== EXERCISE AIM ==
Copy, from the material below, each line that contains the word "avenida".
======== INFORMATION SUPPLIED
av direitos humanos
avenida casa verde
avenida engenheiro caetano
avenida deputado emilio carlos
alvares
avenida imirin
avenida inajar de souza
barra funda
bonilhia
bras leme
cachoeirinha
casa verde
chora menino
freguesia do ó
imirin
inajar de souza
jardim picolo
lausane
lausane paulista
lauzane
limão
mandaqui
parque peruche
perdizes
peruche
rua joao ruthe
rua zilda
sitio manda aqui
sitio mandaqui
================
== ANSWER FOR THE TASK ==
avenida casa verde
avenida engenheiro caetano
avenida deputado emilio carlos
avenida imirin
avenida inajar de souza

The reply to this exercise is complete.